Abstract: Motivated by the growing importance of reducing unfairness in ML predictions, Fair-ML researchers have presented an extensive suite of algorithmic “fairness-enhancing” remedies. Most existing algorithms, however, are agnostic to the sources of the observed unfairness. As a result, the literature currently lacks guiding frameworks to specify conditions under which each algorithmic intervention can potentially alleviate the underpinning cause of un- fairness. To close this gap, we scrutinize the underlying biases (e.g., in the training data or design choices) that cause observational unfairness. We present the conceptual idea and a first implementation of a bias-injection sandbox tool to investigate fairness consequences of various biases and assess the effectiveness of algorithmic remedies in the presence of specific types of bias. We call this process the bias(stress)-testing of algorithmic interventions. Unlike existing toolkits, ours provides a controlled environment to counterfactually inject biases in the ML pipeline. This stylized setup offers the distinct capability of testing fairness interventions beyond observational data and against an unbiased benchmark. In particular, we can test whether a given remedy can alleviate the injected bias by comparing the predictions resulting after the intervention in the biased setting with true labels in the unbiased regime – that is, before any bias injection. We illustrate the utility of our toolkit via a proof-of-concept case study on synthetic data. Our empirical analysis showcases the type of insights that can be obtained through our simulations.

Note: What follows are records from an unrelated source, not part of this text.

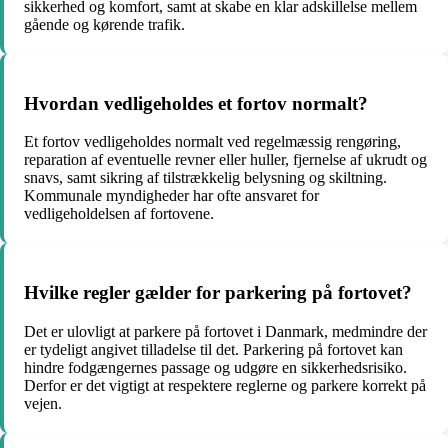
sikkerhed og komfort, samt at skabe en klar adskillelse mellem
gående og kørende trafik.
Hvordan vedligeholdes et fortov normalt?
Et fortov vedligeholdes normalt ved regelmæssig rengøring,
reparation af eventuelle revner eller huller, fjernelse af ukrudt og
snavs, samt sikring af tilstrækkelig belysning og skiltning.
Kommunale myndigheder har ofte ansvaret for
vedligeholdelsen af fortovene.
Hvilke regler gælder for parkering på fortovet?
Det er ulovligt at parkere på fortovet i Danmark, medmindre der
er tydeligt angivet tilladelse til det. Parkering på fortovet kan
hindre fodgængernes passage og udgøre en sikkerhedsrisiko.
Derfor er det vigtigt at respektere reglerne og parkere korrekt på
vejen.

Submission Length: Long submission (more than 12 pages of main content)
Changes Since Last Submission: In addition to several changes to the exposition to reflect reviewers' suggestions, we have added a new Appendix C, containing a new case study of confounding bias for a synthetic data set generated through a causal diagram modeling the relationship between an individual’s sex, educational attainment, hours worked per week, and income in dollars. We report the effect of several fairness interventions in the presence of confounding bias in this new setting to showcase the ease the Sandbox can integrate new packages, run on a wide range of synthetic data, and evaluate multiple fairness interventions.